A level saddle will distribute the rider’s weight over a larger surface area, decreasing the pressure in any one place and positioning the leg underneath when the stirrup bar is correctly positioned. The rider has an ear, shoulder, hip, and ankle alignment on the flat with the leather hanging vertically. For jumping the stirrup bar should be further forward so that the rider remains over her feet.
If the saddle is high in front the rider is placed in a chair seat because the distance from the stirrup bar to the deepest point in the seat increases. If the saddle is sitting low in front caused by being too wide or placed too far back, the rider will feel very insecure because the distance from the stirrup bar to the deepest point decreases. This can put pressure directly on the horse’s withers. Therefore both width and placement can affect the levelness of the saddle.

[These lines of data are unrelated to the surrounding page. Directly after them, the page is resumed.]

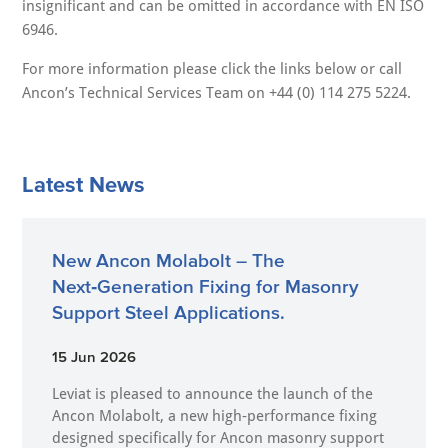
insignificant and can be omitted in accordance with EN ISO
6946.
For more information please click the links below or call
Ancon’s Technical Services Team on +44 (0) 114 275 5224.
Latest News
New Ancon Molabolt – The
Next‑Generation Fixing for Masonry
Support Steel Applications.
15 Jun 2026
Leviat is pleased to announce the launch of the
Ancon Molabolt, a new high‑performance fixing
designed specifically for Ancon masonry support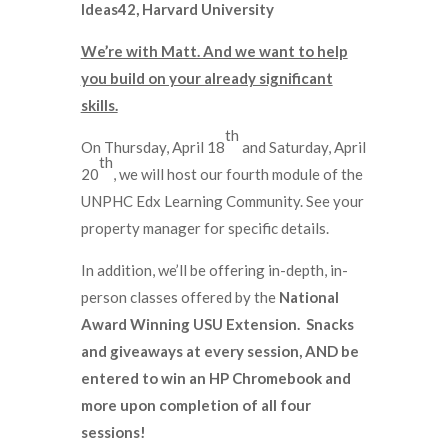
Ideas42, Harvard University
We’re with Matt. And we want to help
you build on your already significant
skills.
th
On Thursday, April 18
and Saturday, April
th
20
, we will host our fourth module of the
UNPHC Edx Learning Community. See your
property manager for specific details.
In addition, we’ll be offering in-depth, in-
person classes offered by the
National
Award Winning USU Extension.
Snacks
and giveaways at every session, AND be
entered to win an HP Chromebook and
more upon completion of all four
sessions!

I was taught to place the saddle and pad up on the horse’s withers and then slide it into place behind the shoulder blade in order to ensure the hair was lying flat. This second step as of late has been largely forgotten or ignored. A too-forward saddle is commonly seen in Hunters and Jumpers but I also this in other disciplines. In some cases the saddle is too long therefore it sits on the shoulders and hits the horse in the loins or hips such as with many western saddles. In other disciplines the saddle is simply improperly placed and kept forward with a breast collar or the horse has very high withers. The saddle must clear the withers at all times otherwise it is like tapping on your shinbone with a hammer! A high-withered horse needs a saddle with a thicker panel all the way through so that the saddle sits level. Stuffing more padding under the back simply increases the pressure at the points of the tree while still potentially hitting he withers therefore this is not a good solution.

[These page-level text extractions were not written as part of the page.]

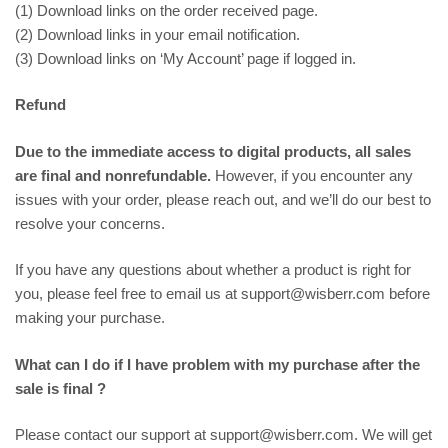
(1) Download links on the order received page.
(2) Download links in your email notification.
(3) Download links on ‘My Account’ page if logged in.
Refund
Due to the immediate access to digital products, all sales
are final and nonrefundable.
However, if you encounter any
issues with your order, please reach out, and we’ll do our best to
resolve your concerns.
If you have any questions about whether a product is right for
you, please feel free to email us at support@wisberr.com before
making your purchase.
What can I do if I have problem with my purchase after the
sale is final ?
Please contact our support at support@wisberr.com. We will get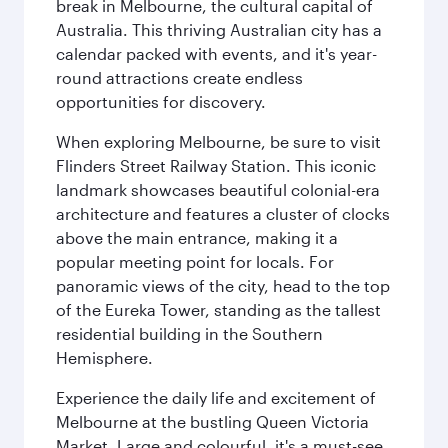
break in Melbourne, the cultural capital of
Australia. This thriving Australian city has a
calendar packed with events, and it's year-
round attractions create endless
opportunities for discovery.
When exploring Melbourne, be sure to visit
Flinders Street Railway Station. This iconic
landmark showcases beautiful colonial-era
architecture and features a cluster of clocks
above the main entrance, making it a
popular meeting point for locals. For
panoramic views of the city, head to the top
of the Eureka Tower, standing as the tallest
residential building in the Southern
Hemisphere.
Experience the daily life and excitement of
Melbourne at the bustling Queen Victoria
Market. Large and colourful, it's a must-see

One reason many riders put the saddle too far forward to be over the horse’s center of gravity (COG). But the old concept that the horse’s center of gravity is behind the elbow is wrong. The horse’s COG is further back between the 12 – 14th ribs! Locate the COG by following along the dorsal processes until you come to the lowest point known as the “anticlinal moment”, where the dorsal processes of the thoracic vertebrae change from angling backward to angling forward. The horse’s center of mass is below deep within the body. The saddle should sit level while spanning the back from behind the shoulder blade to the last rib and place you over the COG.

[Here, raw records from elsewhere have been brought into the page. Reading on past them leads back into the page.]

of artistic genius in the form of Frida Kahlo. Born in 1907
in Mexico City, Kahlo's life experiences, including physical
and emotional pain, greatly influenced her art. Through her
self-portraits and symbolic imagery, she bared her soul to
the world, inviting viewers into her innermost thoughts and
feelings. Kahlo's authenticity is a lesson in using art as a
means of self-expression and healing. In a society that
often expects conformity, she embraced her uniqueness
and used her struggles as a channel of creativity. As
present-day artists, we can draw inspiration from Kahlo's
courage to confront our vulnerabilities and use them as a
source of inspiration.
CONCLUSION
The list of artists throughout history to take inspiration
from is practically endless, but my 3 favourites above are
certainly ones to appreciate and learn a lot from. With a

Use this Murdoch Minute to check that your saddle is level on your horse’s back. Be sure to slide your saddle into place behind the shoulder blade. When level your weight is evenly distributed over his ribcage and you can balance over your feet. For more information on saddle fit read Dr. Joyce Harman’s Pain Free Back and Saddle Fit Book available for Western and English Saddles and always remember to enjoy the ride!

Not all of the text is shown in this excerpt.